Tribute reels for Hooper, Firth and Rush (each met with laughter and applause, particularly Firth’s) were followed by a brief discussion moderated by Leonard Maltin before the film began. On American audience reception of this historical British film, Hooper insisted it was a very relatable story: “Deep in the DNA of the American story is standing up to the English King and saying, ‘We’ve had enough’…and this is another story of someone [in this case, one of its Kings] standing up to the English monarchy.” In working with his actors, Hooper says it was very satisfying to see “such interesting responses” to all the ideas that had been mulling in his mind. He called both Firth and Rush “fiercely bright, fiercely hard working.”
Firth admits there was a degree of intimidation in his approach to playing a great historical figure: “There are degrees of this, but there’s always a sense of responsibility playing someone like this.
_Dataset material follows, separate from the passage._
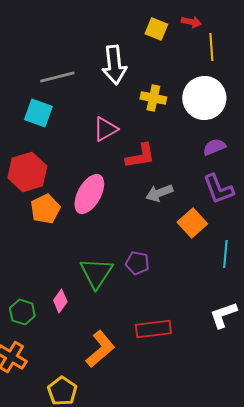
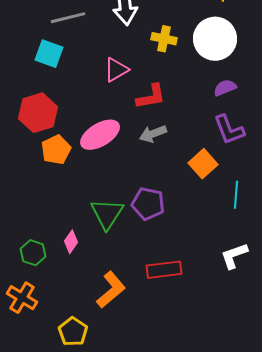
gray arrow: (159, 193) -> (153, 134), moved
pink ellipse: (89, 194) -> (100, 135), turned 30
purple pentagon: (137, 263) -> (148, 204), size x1.4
And King George VI was and is very loved.” Firth considers this “a story of consequence” that “takes place in the wings of history.”
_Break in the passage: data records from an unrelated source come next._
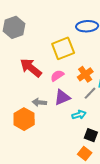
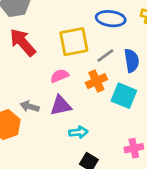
red arrow: (31, 68) -> (23, 42), moved
gray line: (90, 93) -> (105, 55), moved

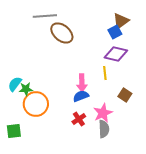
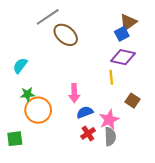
gray line: (45, 16) -> (48, 17), turned -30
pink arrow: (82, 83) -> (74, 93), moved
cyan semicircle: (15, 84) -> (20, 66), moved
blue semicircle: (81, 96) -> (85, 112), moved
red cross: (79, 119) -> (88, 133), moved

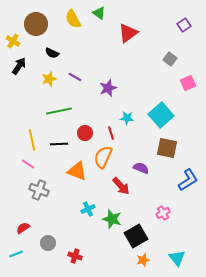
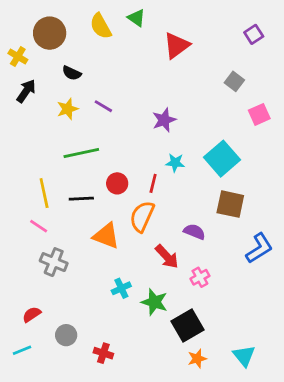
purple star: (108, 88) -> (164, 120), moved
red line: (111, 133) -> (153, 183), turned 32
pink cross: (163, 213) -> (200, 277), moved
In this story of how King George VI overcame his stutter and ascended from Duke of York to the throne (passing his less noble brother, played by Guy Pierce) with the help of a non-traditional Australian speech therapist (and occasional actor), Lionel Logue (Rush), Firth embodies the role on a very intimate scale, yet understands the ties between a King’s personal struggle as his country faced World War II. Firth pointed out both Mussolini and Hitler used rhetoric very effectively and to terrifying results. King George VI’s mastering of his own voice held significance in a very different way; “His very voice spoke of humility and struggle…[and] the fact that he didn’t want power at a time when other dictators were maniacal about it made him into a symbol of resistance throughout the war.”
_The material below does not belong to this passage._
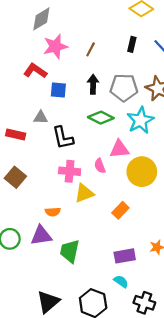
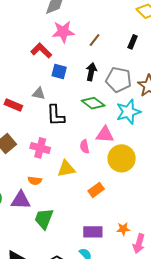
pink cross: (70, 171) -> (40, 148), moved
It’s an underdog story, if you will, but set at the top of Britain’s social and political classes. You still root for him to overcome the pressures and hurdles in order to be a King, while hoping he’ll remain the same imperfect yet charming man. Firth, Rush, and Helena Bonham Carter score their own private masterpieces, the combination of which was met last night with much laughter and awe. Both Firth and Rush attended the after party, along with Carey Mulligan (who was part of the fest’s LAT Young Hollywood Roundtable earlier in the evening), Harvey Weinstein and Heather Graham.